15:32:26,484 INFO  [JmxKernelAbstraction] creating wrapper delegate for: org.jboss.ejb3.
15:32:26,485 INFO  [JmxKernelAbstraction] installing MBean: jboss.j2ee:ear=jsfejb3.ear,
jar=app.jar,name=TodoDao,service=EJB3 with dependencies:
15:32:26,513 INFO  [JmxKernelAbstraction]       persistence.units:ear=jsfejb3.ear,
15:32:26,557 INFO  [EJBContainer] STARTED EJB: TodoDao ejbName: TodoDao
15:32:26,596 INFO  [EJB3Deployer] Deployed: file:/jboss/jboss-as-5.0.0<release>
15:32:26,625 INFO  [TomcatDeployer] deploy, ctxPath=/jsfejb3, warUrl=.../tmp/deploy/
15:32:26,914 INFO  [EARDeployer] Started J2EE application: file:/jboss/jboss-as-5.0.0<release>/server/default/deploy/jsfejb3.ear

If there are any errors or exceptions, make a note of the error message. Check that the EAR is complete and inspect the WAR file and the EJB jar files to make sure they contain all the necessary components (classes, descriptors etc.).
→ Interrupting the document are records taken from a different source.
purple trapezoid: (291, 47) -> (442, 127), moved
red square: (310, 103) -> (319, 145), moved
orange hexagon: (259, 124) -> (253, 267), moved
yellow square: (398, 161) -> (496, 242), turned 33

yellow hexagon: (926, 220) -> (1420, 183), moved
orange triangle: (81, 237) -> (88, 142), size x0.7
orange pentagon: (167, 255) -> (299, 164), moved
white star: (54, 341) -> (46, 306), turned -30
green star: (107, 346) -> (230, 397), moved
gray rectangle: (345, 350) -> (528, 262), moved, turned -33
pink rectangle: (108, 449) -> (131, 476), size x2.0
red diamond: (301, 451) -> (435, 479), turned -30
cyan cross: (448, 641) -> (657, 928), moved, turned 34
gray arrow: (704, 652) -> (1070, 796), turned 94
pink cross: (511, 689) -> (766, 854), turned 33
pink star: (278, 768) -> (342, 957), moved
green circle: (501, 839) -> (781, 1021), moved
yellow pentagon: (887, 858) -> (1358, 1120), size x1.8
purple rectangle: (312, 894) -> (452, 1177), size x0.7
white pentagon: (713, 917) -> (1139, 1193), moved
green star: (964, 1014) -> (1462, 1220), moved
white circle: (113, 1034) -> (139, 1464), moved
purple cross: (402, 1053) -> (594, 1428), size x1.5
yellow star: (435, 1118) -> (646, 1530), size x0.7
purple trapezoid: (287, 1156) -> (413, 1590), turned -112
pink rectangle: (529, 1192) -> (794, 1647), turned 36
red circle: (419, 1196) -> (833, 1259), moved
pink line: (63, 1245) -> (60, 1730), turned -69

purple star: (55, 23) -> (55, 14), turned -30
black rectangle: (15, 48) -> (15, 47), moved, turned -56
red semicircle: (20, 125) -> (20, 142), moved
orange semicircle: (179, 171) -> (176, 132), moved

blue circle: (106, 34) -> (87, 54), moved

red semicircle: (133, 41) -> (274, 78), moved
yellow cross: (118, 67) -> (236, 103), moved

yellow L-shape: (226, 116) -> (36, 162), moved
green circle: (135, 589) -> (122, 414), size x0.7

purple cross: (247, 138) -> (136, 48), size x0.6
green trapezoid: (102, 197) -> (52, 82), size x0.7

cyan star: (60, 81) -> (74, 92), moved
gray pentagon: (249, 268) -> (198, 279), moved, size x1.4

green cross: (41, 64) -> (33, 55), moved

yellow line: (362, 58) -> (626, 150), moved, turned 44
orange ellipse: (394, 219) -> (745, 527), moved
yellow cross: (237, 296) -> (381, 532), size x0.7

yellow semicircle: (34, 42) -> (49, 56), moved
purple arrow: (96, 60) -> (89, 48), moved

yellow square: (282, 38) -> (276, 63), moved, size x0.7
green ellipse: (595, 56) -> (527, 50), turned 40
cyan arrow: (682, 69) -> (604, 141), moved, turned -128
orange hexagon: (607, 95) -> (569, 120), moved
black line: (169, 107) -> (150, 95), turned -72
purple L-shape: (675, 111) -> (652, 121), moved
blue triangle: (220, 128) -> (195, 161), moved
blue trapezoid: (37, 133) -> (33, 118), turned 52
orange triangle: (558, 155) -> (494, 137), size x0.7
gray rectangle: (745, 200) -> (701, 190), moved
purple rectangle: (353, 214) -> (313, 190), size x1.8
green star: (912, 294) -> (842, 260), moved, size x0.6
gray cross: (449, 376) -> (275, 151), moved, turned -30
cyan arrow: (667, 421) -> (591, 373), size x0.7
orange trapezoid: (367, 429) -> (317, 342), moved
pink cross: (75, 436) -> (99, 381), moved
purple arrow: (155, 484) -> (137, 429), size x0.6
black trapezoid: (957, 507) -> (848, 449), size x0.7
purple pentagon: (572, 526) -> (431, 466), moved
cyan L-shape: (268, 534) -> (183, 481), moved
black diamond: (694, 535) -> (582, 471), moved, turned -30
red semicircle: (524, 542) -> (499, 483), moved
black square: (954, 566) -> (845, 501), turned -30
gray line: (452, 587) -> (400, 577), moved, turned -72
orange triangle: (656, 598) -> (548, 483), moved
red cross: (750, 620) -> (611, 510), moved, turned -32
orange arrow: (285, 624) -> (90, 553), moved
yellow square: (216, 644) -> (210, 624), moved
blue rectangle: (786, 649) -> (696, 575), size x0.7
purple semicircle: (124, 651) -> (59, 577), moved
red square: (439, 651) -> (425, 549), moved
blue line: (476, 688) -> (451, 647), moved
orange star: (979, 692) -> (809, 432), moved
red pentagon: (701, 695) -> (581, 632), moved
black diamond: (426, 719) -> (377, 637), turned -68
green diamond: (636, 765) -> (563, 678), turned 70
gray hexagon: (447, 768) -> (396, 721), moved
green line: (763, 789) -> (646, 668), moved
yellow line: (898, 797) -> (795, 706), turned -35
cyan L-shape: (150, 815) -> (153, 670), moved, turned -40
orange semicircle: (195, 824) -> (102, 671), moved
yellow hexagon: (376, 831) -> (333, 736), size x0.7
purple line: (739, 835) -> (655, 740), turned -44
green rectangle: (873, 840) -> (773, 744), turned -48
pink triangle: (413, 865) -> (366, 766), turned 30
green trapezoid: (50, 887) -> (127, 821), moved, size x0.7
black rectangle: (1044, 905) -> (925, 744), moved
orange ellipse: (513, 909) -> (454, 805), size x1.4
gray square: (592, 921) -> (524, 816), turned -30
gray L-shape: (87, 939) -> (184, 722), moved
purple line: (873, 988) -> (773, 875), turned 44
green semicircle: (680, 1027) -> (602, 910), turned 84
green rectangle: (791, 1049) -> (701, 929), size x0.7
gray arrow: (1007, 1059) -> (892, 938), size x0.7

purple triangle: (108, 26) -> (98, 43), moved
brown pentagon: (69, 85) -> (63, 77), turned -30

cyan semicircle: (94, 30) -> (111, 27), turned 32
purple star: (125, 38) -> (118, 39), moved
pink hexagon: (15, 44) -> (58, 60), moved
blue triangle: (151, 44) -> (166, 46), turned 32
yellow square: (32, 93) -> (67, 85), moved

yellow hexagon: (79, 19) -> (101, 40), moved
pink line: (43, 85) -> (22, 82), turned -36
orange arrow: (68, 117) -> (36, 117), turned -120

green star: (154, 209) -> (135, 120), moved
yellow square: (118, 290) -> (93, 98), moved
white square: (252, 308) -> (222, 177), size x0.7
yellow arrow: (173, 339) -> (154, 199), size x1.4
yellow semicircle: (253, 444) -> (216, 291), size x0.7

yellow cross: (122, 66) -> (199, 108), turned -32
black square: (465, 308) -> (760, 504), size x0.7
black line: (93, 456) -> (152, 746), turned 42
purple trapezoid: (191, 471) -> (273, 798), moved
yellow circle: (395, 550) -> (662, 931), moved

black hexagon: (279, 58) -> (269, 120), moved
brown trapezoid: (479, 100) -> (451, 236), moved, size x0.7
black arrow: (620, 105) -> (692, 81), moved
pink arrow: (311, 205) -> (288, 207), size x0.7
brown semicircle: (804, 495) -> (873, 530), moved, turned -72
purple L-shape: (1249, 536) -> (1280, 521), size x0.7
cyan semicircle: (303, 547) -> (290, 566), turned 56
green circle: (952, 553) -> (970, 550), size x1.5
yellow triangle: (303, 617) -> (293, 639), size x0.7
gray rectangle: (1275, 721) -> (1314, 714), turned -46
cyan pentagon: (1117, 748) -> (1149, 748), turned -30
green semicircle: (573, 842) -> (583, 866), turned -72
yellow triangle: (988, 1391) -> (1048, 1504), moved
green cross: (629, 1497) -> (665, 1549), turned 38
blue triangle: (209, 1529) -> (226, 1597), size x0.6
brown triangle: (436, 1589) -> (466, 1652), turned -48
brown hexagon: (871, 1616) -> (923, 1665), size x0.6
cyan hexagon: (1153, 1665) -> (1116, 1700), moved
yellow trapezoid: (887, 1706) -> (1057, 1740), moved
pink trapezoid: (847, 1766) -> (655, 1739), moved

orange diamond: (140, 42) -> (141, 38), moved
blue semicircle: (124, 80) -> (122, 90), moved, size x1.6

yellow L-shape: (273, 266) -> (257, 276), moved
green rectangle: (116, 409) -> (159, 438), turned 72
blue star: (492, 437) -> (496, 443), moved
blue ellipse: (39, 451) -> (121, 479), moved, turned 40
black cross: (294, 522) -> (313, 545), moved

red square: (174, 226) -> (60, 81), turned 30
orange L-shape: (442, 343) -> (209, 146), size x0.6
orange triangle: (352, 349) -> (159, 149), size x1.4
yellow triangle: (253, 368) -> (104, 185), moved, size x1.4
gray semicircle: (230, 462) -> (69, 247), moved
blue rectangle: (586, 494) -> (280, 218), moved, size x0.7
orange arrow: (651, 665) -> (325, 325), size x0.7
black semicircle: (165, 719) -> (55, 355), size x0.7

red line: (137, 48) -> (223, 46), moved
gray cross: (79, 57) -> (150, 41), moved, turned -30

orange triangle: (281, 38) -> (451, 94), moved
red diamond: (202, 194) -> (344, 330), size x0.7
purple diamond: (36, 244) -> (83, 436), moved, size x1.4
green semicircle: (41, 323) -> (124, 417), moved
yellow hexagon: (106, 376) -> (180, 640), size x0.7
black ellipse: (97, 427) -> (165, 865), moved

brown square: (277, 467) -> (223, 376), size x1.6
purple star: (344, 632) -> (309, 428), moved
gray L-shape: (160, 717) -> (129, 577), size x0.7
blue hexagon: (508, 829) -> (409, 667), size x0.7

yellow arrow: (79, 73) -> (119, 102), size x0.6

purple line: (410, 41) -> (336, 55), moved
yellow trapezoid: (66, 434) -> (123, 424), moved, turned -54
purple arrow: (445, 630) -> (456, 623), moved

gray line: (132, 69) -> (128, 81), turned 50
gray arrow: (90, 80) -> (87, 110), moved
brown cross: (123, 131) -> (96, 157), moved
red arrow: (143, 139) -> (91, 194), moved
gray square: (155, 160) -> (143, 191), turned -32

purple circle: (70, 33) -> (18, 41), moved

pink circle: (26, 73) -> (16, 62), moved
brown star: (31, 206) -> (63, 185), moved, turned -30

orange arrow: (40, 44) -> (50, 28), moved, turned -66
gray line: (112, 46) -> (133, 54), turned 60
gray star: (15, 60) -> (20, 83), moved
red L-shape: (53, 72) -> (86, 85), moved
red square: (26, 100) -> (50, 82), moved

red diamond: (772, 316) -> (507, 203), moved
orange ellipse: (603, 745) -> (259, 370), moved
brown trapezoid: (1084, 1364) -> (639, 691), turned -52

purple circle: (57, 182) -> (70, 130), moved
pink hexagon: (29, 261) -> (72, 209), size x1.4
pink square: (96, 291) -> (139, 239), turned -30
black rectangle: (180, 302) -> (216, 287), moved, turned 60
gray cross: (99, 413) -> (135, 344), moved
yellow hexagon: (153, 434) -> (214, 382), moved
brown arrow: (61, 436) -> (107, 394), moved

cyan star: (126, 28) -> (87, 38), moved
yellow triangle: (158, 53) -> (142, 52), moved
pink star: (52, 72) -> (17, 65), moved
You can safely redeploy the application if it is already deployed. To undeploy it you just have to remove the archive from the deploy directory. There’s no need to restart the server in either case. If everything seems to have gone OK, then point your browser at the application URL.


You will be forwarded to the application main page. Figure 12.5, “Sample TODO” shows the sample application in action.